The sunlight was like walking into the lobby of a Hilton. The clearing was level and there were several patches of white flowers resembling miniature daisies. She let the pack fall heavily to the ground and plopped down beside it. After several minutes, she dragged the pack over to the edge of the trees. She figured she had gone no more than two miles but it was far enough. “You’re not in as good of shape as you thought you were,” she said as she rolled out her tent, “Pocahontas my ass.”
It did not take her long to pitch her tent and roll out her bag and sleeping mat. She found a small stump and rolled it over to her tent for a table and picked several of the small flowers and stuck them in a crack in the stump. She leaned her pack up against the stump. Stepping back, her camp was beautiful in its simplicity. Her legs no longer hurt as much and, her shoulders, though sore, felt stronger. She spent thirty minutes picking up dead branches and carrying them back to her tent, and another thirty minutes bringing rocks to form a circle for a fire. When everything was in order, there were still several hours of light remaining. She did not want to sit down and tried to fight the feeling that she had to do something, anything. Over the past years she had never really been idle—when she was idle—she could not face her pain.

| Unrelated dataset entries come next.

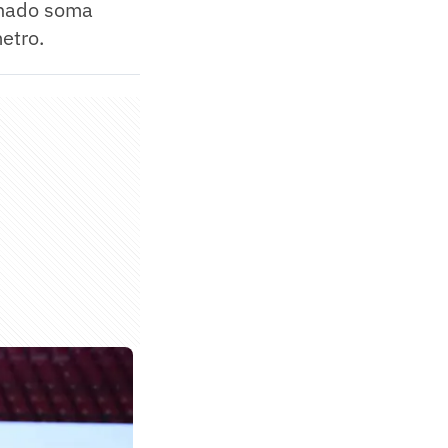
chado soma
etro.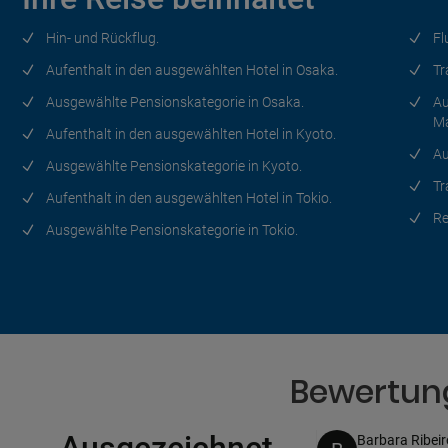
Hin- und Rückflug.
Fl
Aufenthalt in den ausgewählten Hotel in Osaka.
Tr
Ausgewählte Pensionskategorie in Osaka.
Au
Ma
Aufenthalt in den ausgewählten Hotel in Kyoto.
Au
Ausgewählte Pensionskategorie in Kyoto.
Tr
Aufenthalt in den ausgewählten Hotel in Tokio.
Re
Ausgewählte Pensionskategorie in Tokio.
Bewertung
Barbara Ribeir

She decided to walk down the trail she had been on and try and see what she had missed on the way up. She felt as though there were springs on her feet without the weight of the backpack. As she back tracked she noticed ferns growing in damp areas and the way moss clung to the trees. Several chipmunks scolded her from the safety of a pile of boulders and she saw the footprints of a doe and her fawn. She had not noticed how noisy the forest was as she huffed up the trail, but now, she could hear the wind, the distant calls of unseen birds, the rumble of a stream and her own steady, rhythmic heartbeat. She stopped walking and shut her eyes. “I’m alone, but I’m not alone,” she said. “I’m a part of all life, of all time.”